"Eternal punishment" is Christ’s phrase in Matthew 25:46: "And these shall go away into everlasting punishment: but the righteous into life eternal." The Greek adjective aiōnios ("eternal") modifies both the punishment of the wicked and the life of the righteous in the same sentence — and the parallel grammatical structure refuses any softening of one side without softening the other. Christ repeatedly preaches eternal punishment: the worm that dies not and the fire not quenched (Mark 9:43-48); the outer darkness with weeping and gnashing of teeth (Matthew 8:12; 22:13; 25:30); the everlasting fire prepared for the devil (25:41). Annihilationism and universalism collapse under His direct words. Hell is eternal, conscious, and just.
(Mt 25:46.) The unending judgment of the unrepentant; one of the most uncompromising of Christ's teachings.
Texts: Mt 18:8 (everlasting fire), Mt 25:41 (everlasting fire prepared for the devil and his angels), Mt 25:46 (everlasting punishment), Mk 9:43-48 (the worm dies not, the fire is not quenched), 2 Thess 1:9 (everlasting destruction from the presence of the Lord), Rev 14:11 (smoke ascends forever).
Annihilationism (the wicked are destroyed, not eternally tormented; held by John Stott late in life, John Wenham, Edward Fudge) and universalism (all eventually saved; held by Origen, contemporary Rob Bell) are the main minority alternatives.
Matthew 25:46 — "And these shall go away into everlasting punishment: but the righteous into life eternal."
Mark 9:48 — "Where their worm dieth not, and the fire is not quenched."
2 Thessalonians 1:9 — "Who shall be punished with everlasting destruction from the presence of the Lord, and from the glory of his power."

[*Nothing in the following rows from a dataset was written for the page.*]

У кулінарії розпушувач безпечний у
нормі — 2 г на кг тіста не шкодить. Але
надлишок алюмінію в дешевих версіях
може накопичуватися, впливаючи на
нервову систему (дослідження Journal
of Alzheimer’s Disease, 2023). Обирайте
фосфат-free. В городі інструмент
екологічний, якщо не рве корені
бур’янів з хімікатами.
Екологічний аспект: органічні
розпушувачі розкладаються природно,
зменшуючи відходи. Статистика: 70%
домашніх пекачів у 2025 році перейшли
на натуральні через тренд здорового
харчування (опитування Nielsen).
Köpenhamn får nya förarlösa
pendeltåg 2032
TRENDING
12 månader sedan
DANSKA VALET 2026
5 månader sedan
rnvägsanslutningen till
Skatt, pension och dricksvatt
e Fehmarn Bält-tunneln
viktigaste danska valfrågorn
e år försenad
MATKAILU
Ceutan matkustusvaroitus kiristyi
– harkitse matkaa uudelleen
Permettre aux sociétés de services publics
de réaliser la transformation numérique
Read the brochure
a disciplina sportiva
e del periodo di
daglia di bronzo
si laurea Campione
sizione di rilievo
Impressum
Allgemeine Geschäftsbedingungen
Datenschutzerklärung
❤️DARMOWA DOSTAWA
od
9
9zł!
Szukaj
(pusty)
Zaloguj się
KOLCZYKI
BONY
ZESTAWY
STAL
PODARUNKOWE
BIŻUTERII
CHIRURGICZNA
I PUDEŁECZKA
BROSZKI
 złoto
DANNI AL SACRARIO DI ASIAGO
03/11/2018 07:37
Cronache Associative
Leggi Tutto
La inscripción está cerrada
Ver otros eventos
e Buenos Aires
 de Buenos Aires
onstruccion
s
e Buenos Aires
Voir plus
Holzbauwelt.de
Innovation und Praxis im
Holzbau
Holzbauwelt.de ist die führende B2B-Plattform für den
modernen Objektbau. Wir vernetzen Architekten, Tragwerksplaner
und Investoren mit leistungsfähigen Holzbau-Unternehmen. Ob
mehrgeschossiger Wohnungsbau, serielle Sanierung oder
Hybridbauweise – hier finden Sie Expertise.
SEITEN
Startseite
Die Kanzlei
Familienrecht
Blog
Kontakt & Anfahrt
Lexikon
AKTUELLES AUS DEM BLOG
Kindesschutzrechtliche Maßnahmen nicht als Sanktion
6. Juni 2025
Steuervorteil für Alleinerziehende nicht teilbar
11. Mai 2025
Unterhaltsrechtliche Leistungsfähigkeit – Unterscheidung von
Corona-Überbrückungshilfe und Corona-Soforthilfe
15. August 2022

Revelation 14:11 — "And the smoke of their torment ascendeth up for ever and ever: and they have no rest day nor night."
Modern sentimentality often softens the doctrine of eternal punishment; Christ Himself was the New Testament's most uncompromising teacher of it.

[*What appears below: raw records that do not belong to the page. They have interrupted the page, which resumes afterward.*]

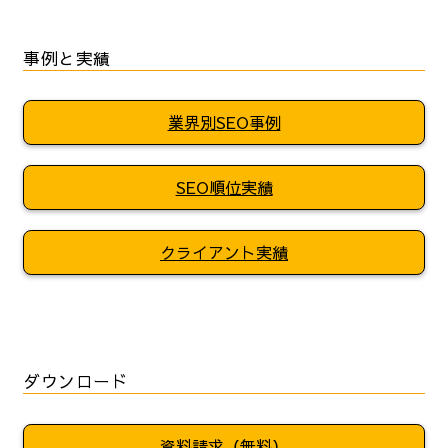
事例と実績
業界別SEO事例
SEO順位実績
クライアント実績
ダウンロード
資料請求（無料）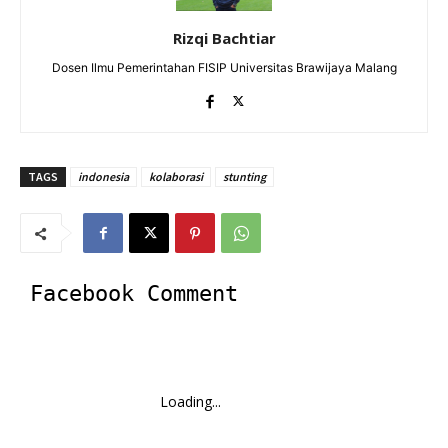
Rizqi Bachtiar
Dosen Ilmu Pemerintahan FISIP Universitas Brawijaya Malang
TAGS
indonesia
kolaborasi
stunting
Facebook Comment
Loading...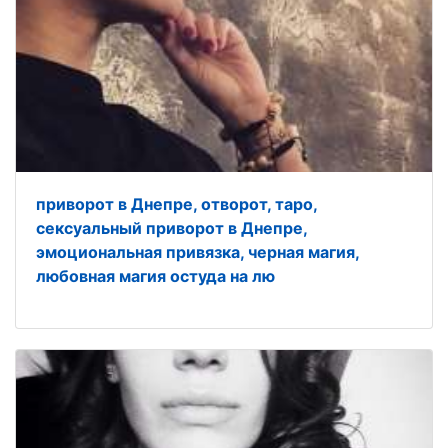
приворот в Днепре, отворот, таро,
сексуальный приворот в Днепре,
эмоциональная привязка, черная магия,
любовная магия остуда на лю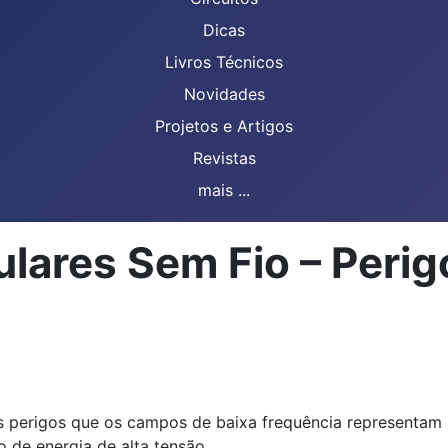
Dicas
Livros Técnicos
Novidades
Projetos e Artigos
Revistas
mais ...
lares Sem Fio – Perig
os perigos que os campos de baixa frequência representam 
 de energia de alta tensão.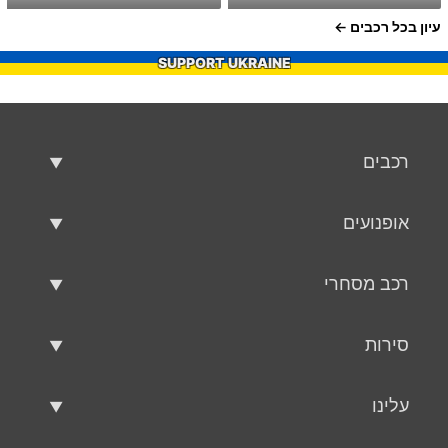
עיון בכל רכבים
SUPPORT UKRAINE
רכבים
רכבים משומשים
אופנועים
רכב למכירה
אופנועים משומשים
רכב מסחרי
אופנוע למכירה
רכב מסחרי משומש
סירות
רכב מסחרי למכירה
סירות משומשות
עלינו
כלי שיט למכירה
עלינו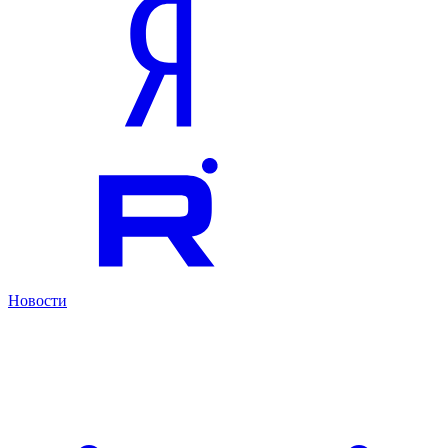
Новости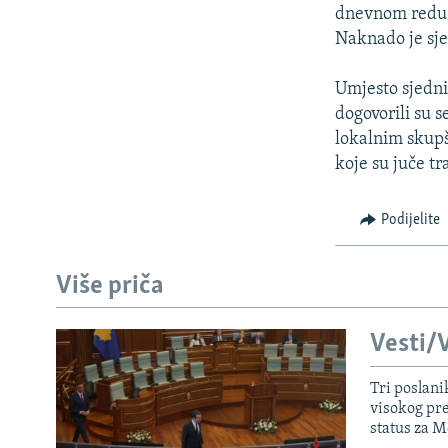
ISPRIČAJ MI
dnevnom redu b
DNEVNO@RSE
Naknado je sje
SPECIJALI RSE
Umjesto sjedni
VIŠE OD NASLOVA
dogovorili su 
lokalnim skup
GENOCID U SREBRENICI
koje su juče tr
POPLAVE I KLIZIŠTA U BIH 2024.
TV LIBERTY
Podijelite
POST SCRIPTUM
Više priča
MOJA EVROPA
TRI DECENIJE OD RATA U BIH
Vesti/V
SVE KARTE DEJTONA
Tri poslani
NASTANAK I RASPAD JUGOSLAVIJE
visokog pr
status za M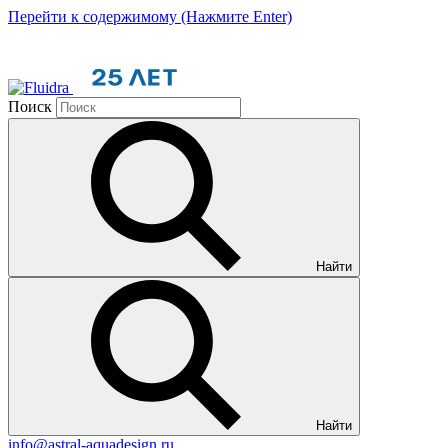
Перейти к содержимому (Нажмите Enter)
Поиск
Найти
Найти
info@astral-aquadesign.ru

Statistically, Jesus speaks of hell more than any other figure in the New Testament. The Sermon on the Mount, the kingdom parables, the Olivet Discourse all contain warnings of eternal judgment. The character of these warnings is not detached metaphysics but pastoral urgency.

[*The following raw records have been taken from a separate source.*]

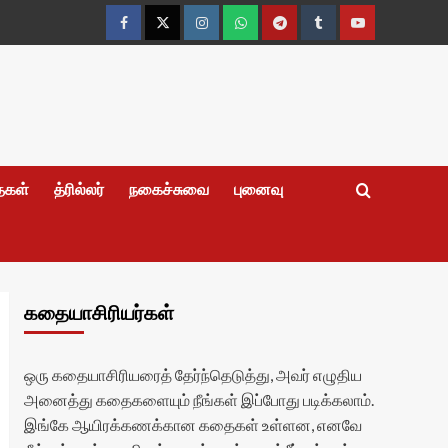
Facebook
Twitter
Instagram
Whatsapp
Telegram
Tumblr
YouTube
தைகள்
த்ரில்லர்
நகைச்சுவை
புனைவு
கதையாசிரியர்கள்
ஒரு கதையாசிரியரைத் தேர்ந்தெடுத்து, அவர் எழுதிய
அனைத்து கதைகளையும் நீங்கள் இப்போது படிக்கலாம்.
இங்கே ஆயிரக்கணக்கான கதைகள் உள்ளன, எனவே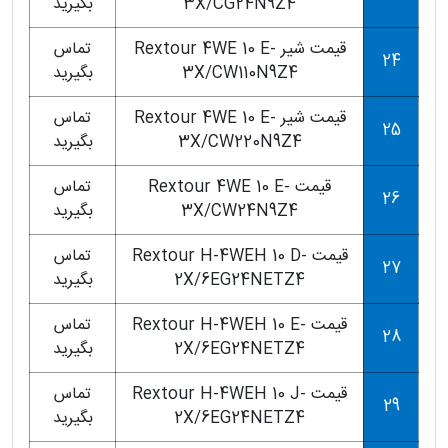
3X/CG24N9Z4
بگیرید
قیمت شیر Rextour 4WE 10 E-
تماس
24
3X/CW110N9Z4
بگیرید
قیمت شیر Rextour 4WE 10 E-
تماس
25
3X/CW220N9Z4
بگیرید
قیمت Rextour 4WE 10 E-
تماس
26
3X/CW24N9Z4
بگیرید
قیمت Rextour H-4WEH 10 D-
تماس
27
2X/6EG24NETZ4
بگیرید
قیمت Rextour H-4WEH 10 E-
تماس
28
2X/6EG24NETZ4
بگیرید
قیمت Rextour H-4WEH 10 J-
تماس
29
2X/6EG24NETZ4
بگیرید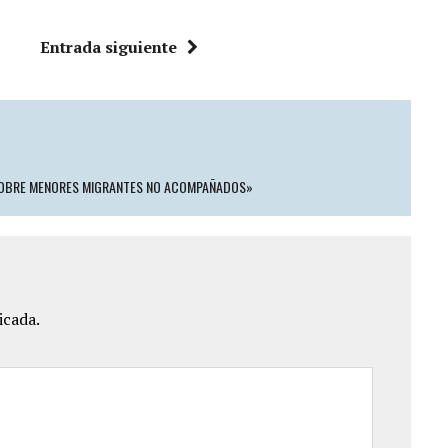
Entrada siguiente
O SOBRE MENORES MIGRANTES NO ACOMPAÑADOS»
icada.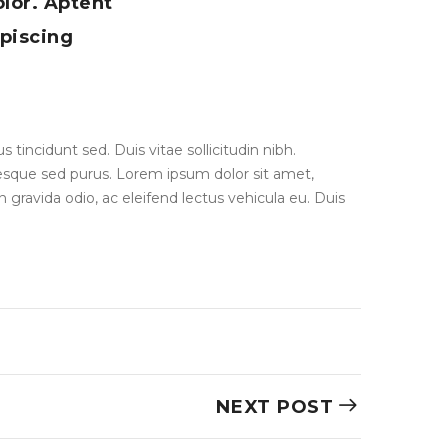
lor. Aptent
ipiscing
 tincidunt sed. Duis vitae sollicitudin nibh.
ntesque sed purus. Lorem ipsum dolor sit amet,
n gravida odio, ac eleifend lectus vehicula eu. Duis
NEXT POST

The household's response is not gleeful confidence about the lost but trembling concern. Knowing therefore the terror of the Lord, we persuade men (2 Cor 5:11). The doctrine should produce evangelism, not arrogance.
Greek aiônios kolasis.
Greek aiônios — eternal, everlasting.
Greek kolasis — punishment; same word in 1 Jn 4:18 (fear hath torment / punishment).
"Same word for eternal life and eternal punishment."
"Knowing therefore the terror of the Lord, we persuade men."
"Pastoral urgency, not detached metaphysics."